Infinite loading: InfiniteLoader

While with react-virtualized you get a built-in InifiniteLoader component, with react-window you would have to use an extra package: react-window-infinite-loader.

As mentioned, react-window’s purpose is to offer only the core components that you can use to achieve more complex scenarios. For other use cases, you can either implement them yourself or use another package of your choice.

The following example shows how that external package works together with react-window to implement an infinite loader within a list. The structure you’ll end up with is similar to how InfiniteLoader works, where you pass the list component as a child to the infinite loader component. Even the props used have similar names and purposes.

See the CodeSandbox example here.

Arrow key navigation: ArrowKeyStepper

The following example implements logic on top of the FixedSizeList component from react-window to achieve what ArrowKeyStepper from react-virtualized offers.

Both implementations work similarly because they are based on arrow events (ArrowUp, ArrowDown, etc).

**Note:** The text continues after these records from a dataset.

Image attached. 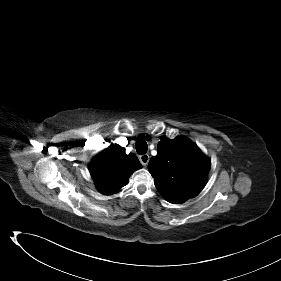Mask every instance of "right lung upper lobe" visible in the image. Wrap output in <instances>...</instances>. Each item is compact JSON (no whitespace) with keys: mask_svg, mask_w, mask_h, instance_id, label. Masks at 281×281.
<instances>
[{"mask_svg":"<svg viewBox=\"0 0 281 281\" xmlns=\"http://www.w3.org/2000/svg\"><path fill=\"white\" fill-rule=\"evenodd\" d=\"M142 166L134 154H126L125 148L111 145L97 154L89 167L100 192L112 195L128 183L129 176Z\"/></svg>","mask_w":281,"mask_h":281,"instance_id":"cb5924a9","label":"right lung upper lobe"}]
</instances>
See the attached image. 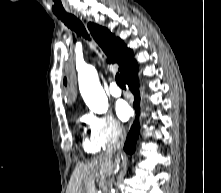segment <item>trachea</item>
Segmentation results:
<instances>
[{"instance_id": "3493384b", "label": "trachea", "mask_w": 221, "mask_h": 193, "mask_svg": "<svg viewBox=\"0 0 221 193\" xmlns=\"http://www.w3.org/2000/svg\"><path fill=\"white\" fill-rule=\"evenodd\" d=\"M57 17L71 30H74L78 35H82L85 39H89V35L83 25V23L72 14L57 15ZM116 83L125 88V84L119 73L115 76Z\"/></svg>"}]
</instances>
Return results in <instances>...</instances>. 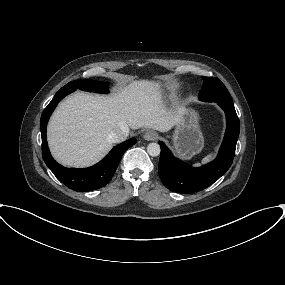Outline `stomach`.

Of course, the details in which they are implemented vary and one offers more support to edge cases than the other, but for more simple scenarios you might be good with just using react-window and implementing the handling of the keys on your own.

See the CodeSandbox here.

Scroll-synced multi grids: MultiGrid + ScrollSync

The following example combines react-window’s FixedSizeList and FixedSizeGrid to achieve what react-virtualized’s MultiGrid and ScrollSync offer.

The goal here is to have a two-dimensional scrolling experience within a grid that is synced with two fixed-size lists, which represent the column and the row holding the labels. This example uses state variables to hold the scroll offsets in each axis, which are then shared between the three involved components.

This a good example of how core components from react-window can be easily combined to achieve complex scenarios that react-virtualized would solve with one component.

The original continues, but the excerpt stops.